● PROBLEM TO WORK ON: Type out every line below exactly as it reads.

● MATERIAL TO PROCESS:
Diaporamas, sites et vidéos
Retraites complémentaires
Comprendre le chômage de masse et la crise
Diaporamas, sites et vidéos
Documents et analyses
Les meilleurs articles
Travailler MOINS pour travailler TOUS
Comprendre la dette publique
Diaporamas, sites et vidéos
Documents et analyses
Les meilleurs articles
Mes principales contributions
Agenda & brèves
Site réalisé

● ANSWER SECTION:
Diaporamas, sites et vidéos
Retraites complémentaires
Comprendre le chômage de masse et la crise
Diaporamas, sites et vidéos
Documents et analyses
Les meilleurs articles
Travailler MOINS pour travailler TOUS
Comprendre la dette publique
Diaporamas, sites et vidéos
Documents et analyses
Les meilleurs articles
Mes principales contributions
Agenda & brèves
Site réalisé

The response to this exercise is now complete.